Versatile power forward Jarell Martin unquestionably was the key recruit for LSU last year. Johnny Jones understands the importance of keeping local talent at home, and Martin's size and athleticism catapulted him to extensive high school accolades.
But as a freshman he has limped — literally — out of the gate. Martin suffered a badly sprained ankle just 33 seconds into his college career in a loss to UMass, and he has yet to return to anything resembling full health.
Fortunately, another freshman has picked up the slack and then some. Top-40 forward Jordan Mickey had been considered a more dedicated face-up player than Martin and more polished from the perimeter, but his efforts have been complete. Mickey has started all four games and actually leads the team in minutes played at 32 per game, a testament to how extensively he has impressed the coaching staff.
In that time he has compiled averages of 14 points and — here's the shock — 10 rebounds and five blocks per contest. Known as a finesse player in the prep ranks, he has played huge in Baton Rouge and should begin to garner serious national attention.

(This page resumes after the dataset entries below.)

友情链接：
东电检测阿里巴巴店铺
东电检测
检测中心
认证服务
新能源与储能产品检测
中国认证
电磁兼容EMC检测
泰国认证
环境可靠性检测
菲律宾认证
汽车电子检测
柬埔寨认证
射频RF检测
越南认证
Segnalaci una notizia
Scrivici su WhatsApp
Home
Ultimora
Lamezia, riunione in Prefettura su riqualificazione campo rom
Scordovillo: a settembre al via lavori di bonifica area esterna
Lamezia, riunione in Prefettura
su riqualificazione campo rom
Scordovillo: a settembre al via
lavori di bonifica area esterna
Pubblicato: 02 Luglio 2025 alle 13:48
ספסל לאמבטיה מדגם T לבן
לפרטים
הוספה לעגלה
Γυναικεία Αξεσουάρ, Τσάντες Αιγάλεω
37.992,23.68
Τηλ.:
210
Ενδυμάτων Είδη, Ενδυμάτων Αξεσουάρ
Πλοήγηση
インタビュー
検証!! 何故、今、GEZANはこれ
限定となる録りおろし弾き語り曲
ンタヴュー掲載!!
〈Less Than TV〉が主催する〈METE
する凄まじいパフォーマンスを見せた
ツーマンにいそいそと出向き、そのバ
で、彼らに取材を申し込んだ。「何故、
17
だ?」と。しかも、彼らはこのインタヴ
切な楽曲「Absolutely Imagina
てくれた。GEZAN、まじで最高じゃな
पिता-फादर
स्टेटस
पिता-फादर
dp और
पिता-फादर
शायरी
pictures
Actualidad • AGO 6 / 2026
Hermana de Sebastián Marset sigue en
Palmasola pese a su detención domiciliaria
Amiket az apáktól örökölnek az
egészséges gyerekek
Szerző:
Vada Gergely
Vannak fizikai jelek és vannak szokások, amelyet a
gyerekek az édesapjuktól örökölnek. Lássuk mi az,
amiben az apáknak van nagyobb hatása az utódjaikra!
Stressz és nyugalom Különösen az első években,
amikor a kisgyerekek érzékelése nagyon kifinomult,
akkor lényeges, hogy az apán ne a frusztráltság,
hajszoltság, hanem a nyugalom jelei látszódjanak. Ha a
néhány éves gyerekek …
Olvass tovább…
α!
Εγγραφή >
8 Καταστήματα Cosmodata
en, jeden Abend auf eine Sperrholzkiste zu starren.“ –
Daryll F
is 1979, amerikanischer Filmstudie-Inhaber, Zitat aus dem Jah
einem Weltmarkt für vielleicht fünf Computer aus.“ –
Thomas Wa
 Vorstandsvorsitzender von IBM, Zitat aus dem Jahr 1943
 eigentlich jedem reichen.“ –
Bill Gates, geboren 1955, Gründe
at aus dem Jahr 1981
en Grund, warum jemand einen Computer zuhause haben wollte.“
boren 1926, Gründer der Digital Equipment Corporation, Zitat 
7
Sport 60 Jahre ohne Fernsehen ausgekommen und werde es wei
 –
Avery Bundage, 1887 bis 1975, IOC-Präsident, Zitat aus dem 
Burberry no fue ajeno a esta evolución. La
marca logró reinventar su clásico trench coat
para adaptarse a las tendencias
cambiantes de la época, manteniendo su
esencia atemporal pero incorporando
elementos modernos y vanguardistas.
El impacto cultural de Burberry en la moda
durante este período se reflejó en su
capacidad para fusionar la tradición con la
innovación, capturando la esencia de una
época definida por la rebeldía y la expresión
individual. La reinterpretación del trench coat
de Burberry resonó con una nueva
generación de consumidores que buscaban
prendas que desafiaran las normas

Granted, LSU hasn't played in marquee games and Mickey must prove he can perform at a similar level versus tougher competition, but he warrants tracking along with the nation's more celebrated freshmen.

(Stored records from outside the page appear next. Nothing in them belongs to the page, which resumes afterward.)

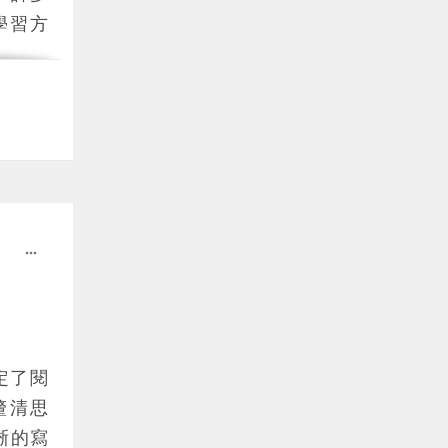
如何，
學習方
法，為
為單人
站
進化
識密度
評
，總
？》、
閱讀提
談類節
tudi
more_horiz
決定。
小說可
 Ba
定了閱
書》、
釐清思
《醉後
晰的寫
新書快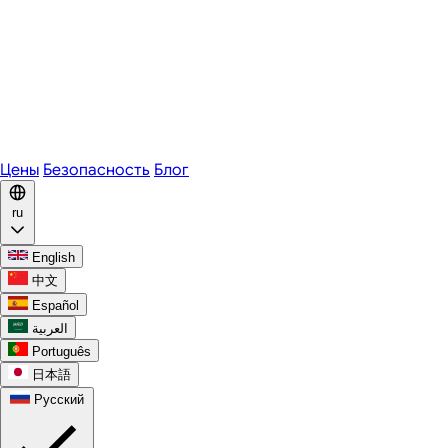
Zoom
Microsoft Teams
Webex
Telegram
WhatsApp
Discord
Цены
Безопасность
Блог
ru
English
中文
Español
العربية
Português
日本語
Русский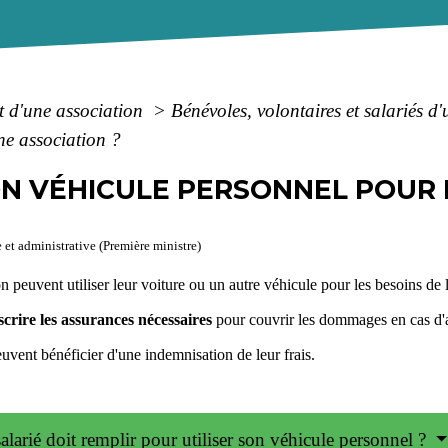
 d'une association
>
Bénévoles, volontaires et salariés d
ne association ?
ON VÉHICULE PERSONNEL POUR 
e et administrative (Première ministre)
on peuvent utiliser leur voiture ou un autre véhicule pour les besoins de l
scrire les assurances nécessaires
pour couvrir les dommages en cas d'
euvent bénéficier d'une indemnisation de leur frais.
alarié doit remplir pour utiliser son véhicule personnel ?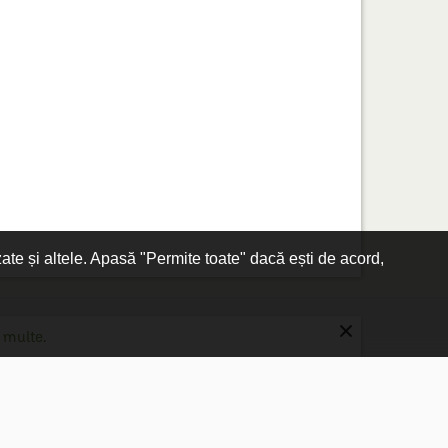
zate și altele. Apasă "Permite toate" dacă ești de acord,
×
 multe.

Incidentally, Mickey was ruled ineligible during the summer due to his high school's status, but he won his eligibility upon appeal. Little did we all realize at the time how significant that decision would prove to be.
Wing Tim Quarterman also has earned significant minutes. He isn't producing eye-catching stats, but 18 minutes per night out of the gate is impressive for a freshman ranked No. 80 in his class.
Center Darcy Malone needs time to develop but has shown flashes of promise during his limited appearances. The other freshman signee, Brian Bridgewater, entered the season hindered by NCAA eligibility issues of his own and has yet to take the court. Though not a freshman, juco center John Odo has received limited playing time thus far but gives the program another big body.
Looking ahead, two questions dominate the discussion:
Can Mickey possibly maintain that level of performance? He's a 6-8 (at most), 220 pound forward playing like a seven-footer. Given that college basketball appears weak at the center position this season, he's all the more unique and valuable. Compared side by side against the most heralded rookies, Mickey's play has equaled or surpassed some of those even in the national top 10.
Second, when will Martin return to health and how will Jones manage his playing time without harming Mickey or junior Johnny O'Bryant? Martin also is a rebounder and shotblocker, so role assimilation could be an ongoing — and ultimately very rewarding — process.